* _Page images and extracted text_
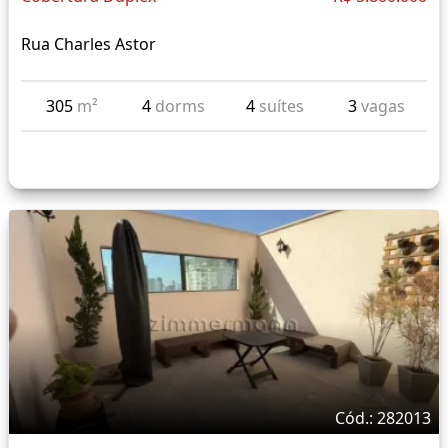
Rua Charles Astor
305
m²
4
dorms
4
suítes
3
vagas
Cód.: 282013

* _Your goal_
Keep the pictures out while you retype all of the data above exactly as it appears.

* _Exercise answer_
Rua Charles Astor
305
m²
4
dorms
4
suítes
3
vagas
Cód.: 282013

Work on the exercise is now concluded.